__Directions for this task__
Repeat each entry exactly and drop the pictures.
== Data
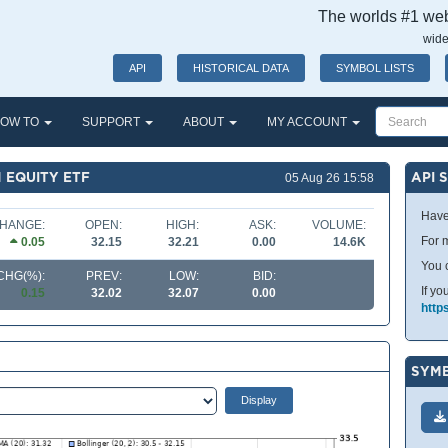
The worlds #1 webs
wide
API
HISTORICAL DATA
SYMBOL LISTS
OW TO
SUPPORT
ABOUT
MY ACCOUNT
 EQUITY ETF
API 
05 Aug 26 15:58
Have
HANGE:
OPEN:
HIGH:
ASK:
VOLUME:
For m
0.05
32.15
32.21
0.00
14.6K
You 
CHG(%):
PREV:
LOW:
BID:
If yo
0.15
32.02
32.07
0.00
http
SYMB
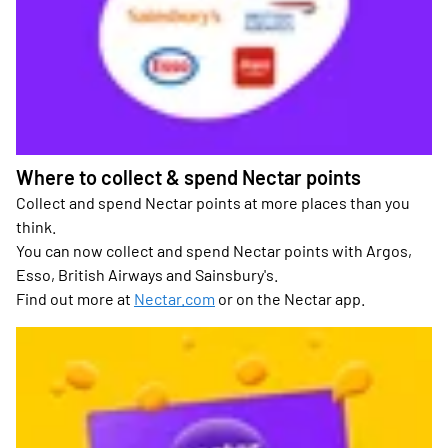
Where to collect & spend Nectar points
Collect and spend Nectar points at more places than you
think.
You can now collect and spend Nectar points with Argos,
Esso, British Airways and Sainsbury's.
Find out more at
Nectar.com
or on the Nectar app.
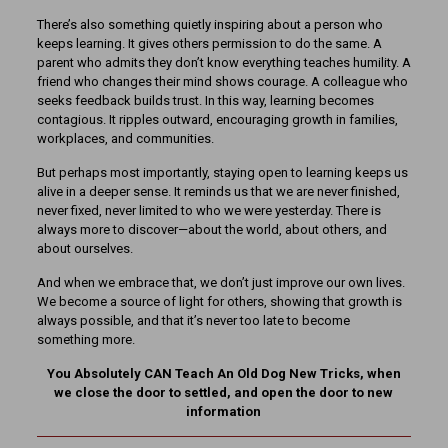
There’s also something quietly inspiring about a person who
keeps learning. It gives others permission to do the same. A
parent who admits they don’t know everything teaches humility. A
friend who changes their mind shows courage. A colleague who
seeks feedback builds trust. In this way, learning becomes
contagious. It ripples outward, encouraging growth in families,
workplaces, and communities.
But perhaps most importantly, staying open to learning keeps us
alive in a deeper sense. It reminds us that we are never finished,
never fixed, never limited to who we were yesterday. There is
always more to discover—about the world, about others, and
about ourselves.
And when we embrace that, we don’t just improve our own lives.
We become a source of light for others, showing that growth is
always possible, and that it’s never too late to become
something more.
You Absolutely CAN Teach An Old Dog New Tricks, when
we close the door to settled, and open the door to new
information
====
__Result of the exercise__
The worlds #1 webs
wide
API
HISTORICAL DATA
SYMBOL LISTS
OW TO
SUPPORT
ABOUT
MY ACCOUNT
 EQUITY ETF
API 
05 Aug 26 15:58
Have
HANGE:
OPEN:
HIGH:
ASK:
VOLUME:
For m
0.05
32.15
32.21
0.00
14.6K
You 
CHG(%):
PREV:
LOW:
BID:
If yo
0.15
32.02
32.07
0.00
http
SYMB
Where to collect & spend Nectar points
Collect and spend Nectar points at more places than you
think.
You can now collect and spend Nectar points with Argos,
Esso, British Airways and Sainsbury's.
Find out more at
Nectar.com
or on the Nectar app.
There’s also something quietly inspiring about a person who
keeps learning. It gives others permission to do the same. A
parent who admits they don’t know everything teaches humility. A
friend who changes their mind shows courage. A colleague who
seeks feedback builds trust. In this way, learning becomes
contagious. It ripples outward, encouraging growth in families,
workplaces, and communities.
But perhaps most importantly, staying open to learning keeps us
alive in a deeper sense. It reminds us that we are never finished,
never fixed, never limited to who we were yesterday. There is
always more to discover—about the world, about others, and
about ourselves.
And when we embrace that, we don’t just improve our own lives.
We become a source of light for others, showing that growth is
always possible, and that it’s never too late to become
something more.
You Absolutely CAN Teach An Old Dog New Tricks, when
we close the door to settled, and open the door to new
information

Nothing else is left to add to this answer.